Problem statement. For every line below, restate it exactly and drop the images.

Dataset items

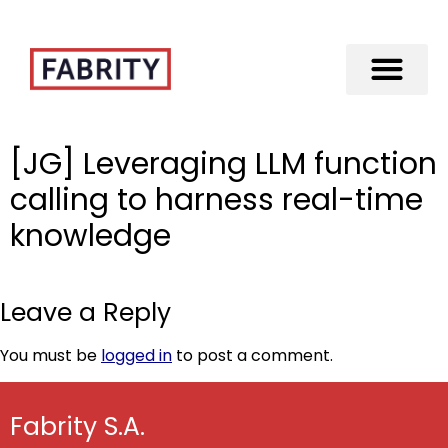
Merger of Fabrity Holding S.A. with Fabrity
[JG] Leveraging LLM function
calling to harness real-time
knowledge
Leave a Reply
You must be
logged in
to post a comment.
Fabrity S.A.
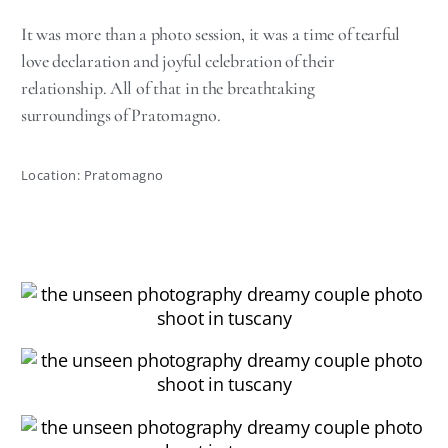
It was more than a photo session, it was a time of tearful
love declaration and joyful celebration of their
relationship. All of that in the breathtaking
surroundings of Pratomagno.
Location: Pratomagno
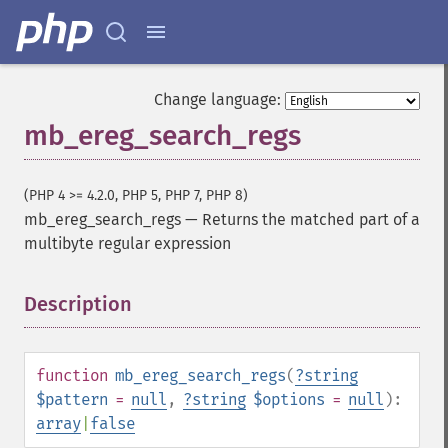
Change language:
mb_ereg_search_regs
(PHP 4 >= 4.2.0, PHP 5, PHP 7, PHP 8)
mb_ereg_search_regs
—
Returns the matched part of a
multibyte regular expression
Description
¶
function
mb_ereg_search_regs
(
?
string
$pattern
=
null
,
?
string
$options
=
null
):
array
|
false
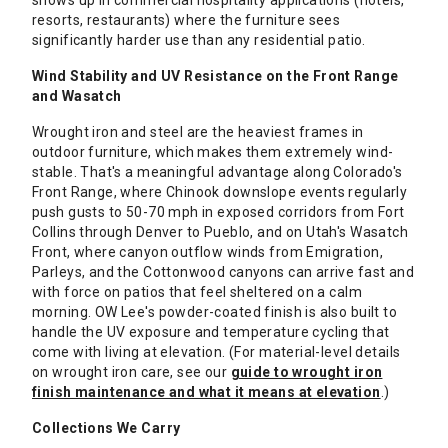
shows up in commercial hospitality applications (hotels,
resorts, restaurants) where the furniture sees
significantly harder use than any residential patio.
Wind Stability and UV Resistance on the Front Range
and Wasatch
Wrought iron and steel are the heaviest frames in
outdoor furniture, which makes them extremely wind-
stable. That's a meaningful advantage along Colorado's
Front Range, where Chinook downslope events regularly
push gusts to 50-70 mph in exposed corridors from Fort
Collins through Denver to Pueblo, and on Utah's Wasatch
Front, where canyon outflow winds from Emigration,
Parleys, and the Cottonwood canyons can arrive fast and
with force on patios that feel sheltered on a calm
morning. OW Lee's powder-coated finish is also built to
handle the UV exposure and temperature cycling that
come with living at elevation. (For material-level details
on wrought iron care, see our
guide to wrought iron
finish maintenance and what it means at elevation
.)
Collections We Carry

Result for this exercise.
Merger of Fabrity Holding S.A. with Fabrity
[JG] Leveraging LLM function
calling to harness real-time
knowledge
Leave a Reply
You must be
logged in
to post a comment.
Fabrity S.A.
It was more than a photo session, it was a time of tearful
love declaration and joyful celebration of their
relationship. All of that in the breathtaking
surroundings of Pratomagno.
Location: Pratomagno
Change language:
mb_ereg_search_regs
(PHP 4 >= 4.2.0, PHP 5, PHP 7, PHP 8)
mb_ereg_search_regs
—
Returns the matched part of a
multibyte regular expression
Description
¶
function
mb_ereg_search_regs
(
?
string
$pattern
=
null
,
?
string
$options
=
null
):
array
|
false
shows up in commercial hospitality applications (hotels,
resorts, restaurants) where the furniture sees
significantly harder use than any residential patio.
Wind Stability and UV Resistance on the Front Range
and Wasatch
Wrought iron and steel are the heaviest frames in
outdoor furniture, which makes them extremely wind-
stable. That's a meaningful advantage along Colorado's
Front Range, where Chinook downslope events regularly
push gusts to 50-70 mph in exposed corridors from Fort
Collins through Denver to Pueblo, and on Utah's Wasatch
Front, where canyon outflow winds from Emigration,
Parleys, and the Cottonwood canyons can arrive fast and
with force on patios that feel sheltered on a calm
morning. OW Lee's powder-coated finish is also built to
handle the UV exposure and temperature cycling that
come with living at elevation. (For material-level details
on wrought iron care, see our
guide to wrought iron
finish maintenance and what it means at elevation
.)
Collections We Carry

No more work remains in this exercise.